TASK TO COMPLETE: Below are records with pictures; copy word for word only the lines between the line with "Кофемолки профессиональные" and the line with "Copyright [2025] ©", inclusive, and drop the pictures.

(Dataset items)
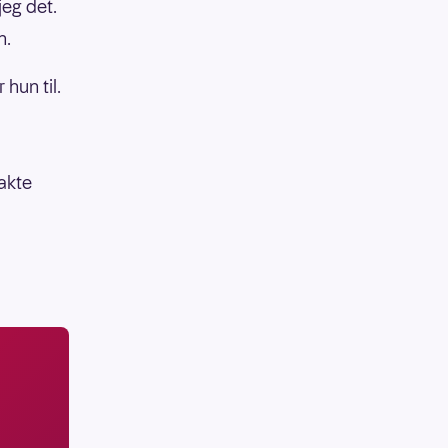
jeg det.
n.
 hun til.
bakte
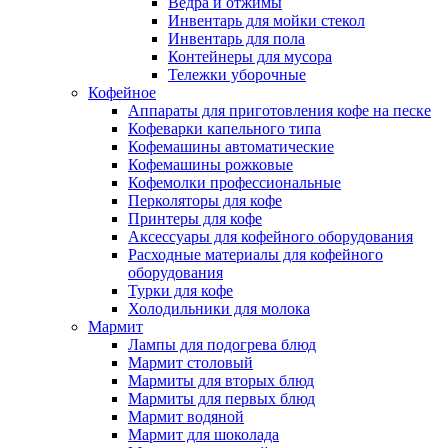
Ведра и отжимы
Инвентарь для мойки стекол
Инвентарь для пола
Контейнеры для мусора
Тележки уборочные
Кофейное
Аппараты для приготовления кофе на песке
Кофеварки капельного типа
Кофемашины автоматические
Кофемашины рожковые
Кофемолки профессиональные
Перколяторы для кофе
Принтеры для кофе
Аксессуары для кофейного оборудования
Расходные материалы для кофейного
оборудования
Турки для кофе
Холодильники для молока
Мармит
Лампы для подогрева блюд
Мармит столовый
Мармиты для вторых блюд
Мармиты для первых блюд
Мармит водяной
Мармит для шоколада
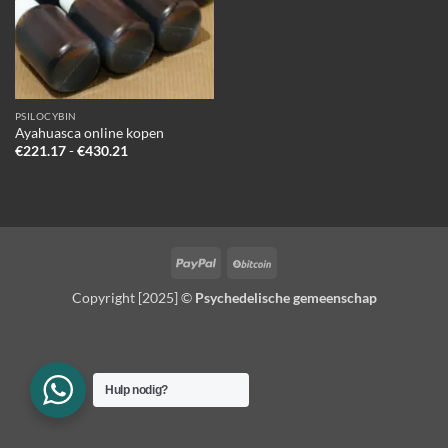
PSILOCYBIN
Ayahuasca online kopen
Prijsklasse:
€
221.17
-
€
430.21
€221.17
tot
€430.21
PayPal
BitCoin
Copyright [2025] ©
Psychedelische gemeenschap
Hulp nodig?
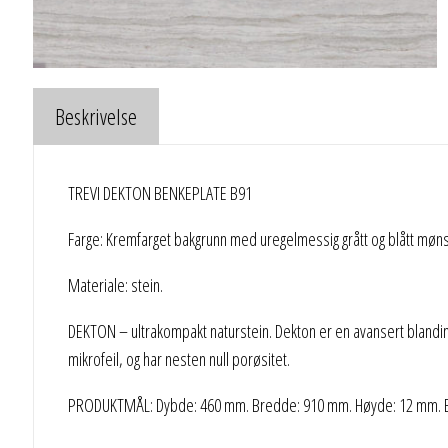
Beskrivelse
TREVI DEKTON BENKEPLATE B91
Farge: Kremfarget bakgrunn med uregelmessig grått og blått møns
Materiale: stein.
DEKTON – ultrakompakt naturstein. Dekton er en avansert blanding
mikrofeil, og har nesten null porøsitet.
PRODUKTMÅL: Dybde: 460 mm. Bredde: 910 mm. Høyde: 12 mm. Be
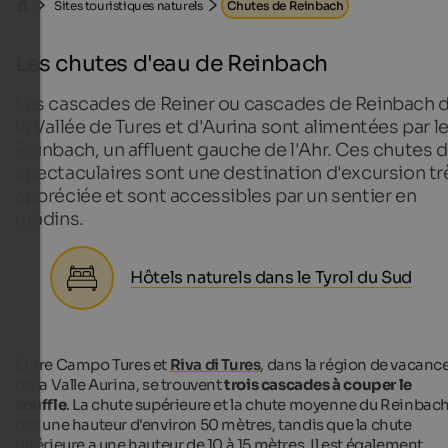
Sites touristiques naturels
Chutes de Reinbach
Les chutes d'eau de Reinbach
Les cascades de Reiner ou cascades de Reinbach 
la Vallée de Tures et d'Aurina sont alimentées par l
Reinbach, un affluent gauche de l'Ahr. Ces chutes 
spectaculaires sont une destination d'excursion tr
appréciée et sont accessibles par un sentier en
gradins.
Hôtels naturels dans le Tyrol du Sud
Entre Campo Tures et
Riva di Tures
, dans la région de vacanc
de la Valle Aurina, se trouvent
trois cascades à couper le
souffle
. La chute supérieure et la chute moyenne du Reinbac
ont une hauteur d'environ 50 mètres, tandis que la chute
inférieure a une hauteur de 10 à 15 mètres. Il est également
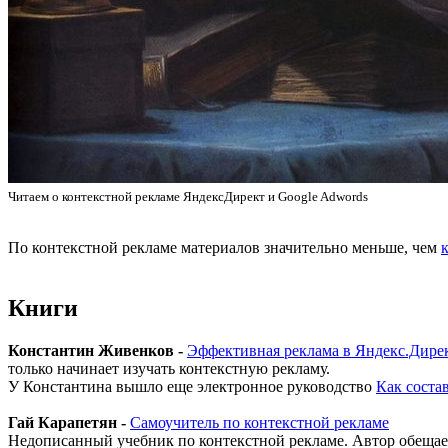
Читаем о контекстной рекламе ЯндексДирект и Google Adwords
По контекстной рекламе материалов значительно меньше, чем
Книги
Константин Живенков -
Эффективная реклама в Яндекс.Дире
только начинает изучать контекстную рекламу.
У Константина вышло еще электронное руководство
Как соста
Гай Карапетян -
Самоучитель по контекстной рекламе
Недописанный учебник по контекстной рекламе. Автор обещает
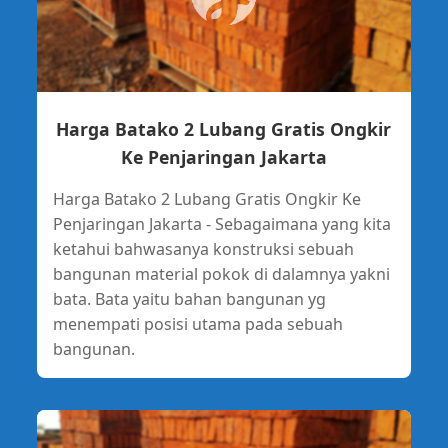
Harga Batako 2 Lubang Gratis Ongkir
Ke Penjaringan Jakarta
Harga Batako 2 Lubang Gratis Ongkir Ke
Penjaringan Jakarta - Sebagaimana yang kita
ketahui bahwasanya konstruksi sebuah
bangunan material pokok di dalamnya yakni
bata. Bata yaitu bahan bangunan yg
menempati posisi utama pada sebuah
bangunan.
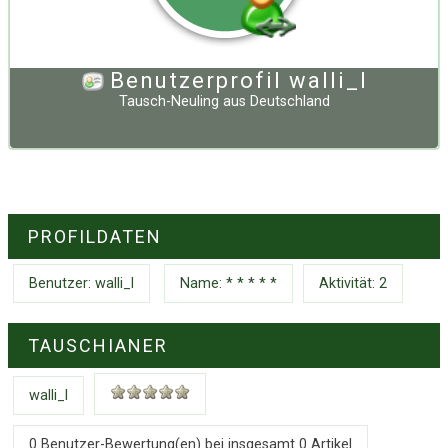
Benutzerprofil walli_l
Tausch-Neuling
aus
Deutschland
PROFILDATEN
Benutzer:
walli_l
Name: * * * * *
Aktivität: 2
TAUSCHIANER
walli_l
0 Benutzer-Bewertung(en) bei insgesamt
0
Artikel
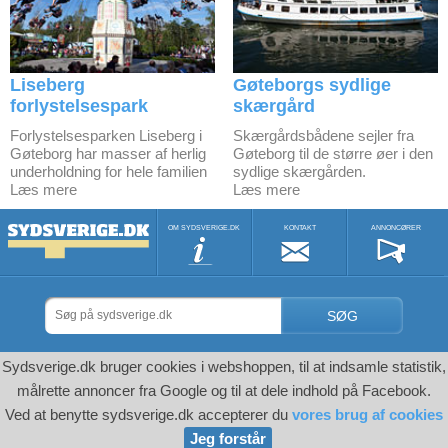
Liseberg
Gøteborgs sydlige
forlystelsespark
skærgård
Forlystelsesparken Liseberg i
Skærgårdsbådene sejler fra
Gøteborg har masser af herlig
Gøteborg til de større øer i den
underholdning for hele familien
sydlige skærgården.
Læs mere
Læs mere
OM SYDSVERIGE.DK
KONTAKT
ANNONCØRER
SØG
Sydsverige.dk bruger cookies i webshoppen, til at indsamle statistik,
målrette annoncer fra Google og til at dele indhold på Facebook.
Ved at benytte sydsverige.dk accepterer du
vores brug af cookies
Jeg forstår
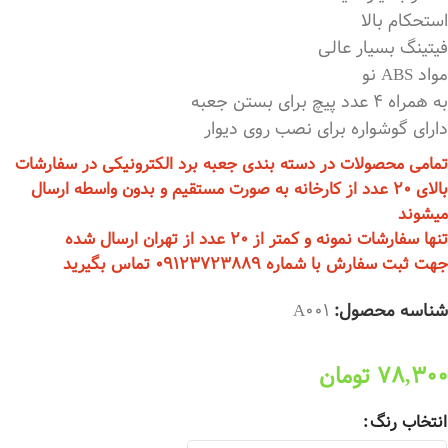
استحکام بالا
فیتینگ بسیار عالی
مواد ABS نو
به همراه 4 عدد پیچ برای بستن جعبه
دارای گوشواره برای نصب روی دیوار
تمامی محصولات در دسته بندی جعبه برد الکترونیکی در سفارشات
بالای 20 عدد از کارخانه به صورت مستقیم و بدون واسطه ارسال
میشوند
تنها سفارشات نمونه و کمتر از 20 عدد از تهران ارسال شده
جهت ثبت سفارش با شماره 09123723889 تماس بگیرید
شناسه محصول:
A001
78,300
تومان
انتخاب رنگ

COMPLETED EXERCISE:
Кофемолки профессиональные
Перколяторы для кофе
Принтеры для кофе
Аксессуары для кофейного оборудования
Расходные материалы для кофейного
оборудования
Турки для кофе
Холодильники для молока
Мармит
Лампы для подогрева блюд
Мармит столовый
Мармиты для вторых блюд
Мармиты для первых блюд
Мармит водяной
Мармит для шоколада
PSILOCYBIN
Ayahuasca online kopen
Prijsklasse:
€
221.17
-
€
430.21
€221.17
tot
€430.21
PayPal
BitCoin
Copyright [2025] ©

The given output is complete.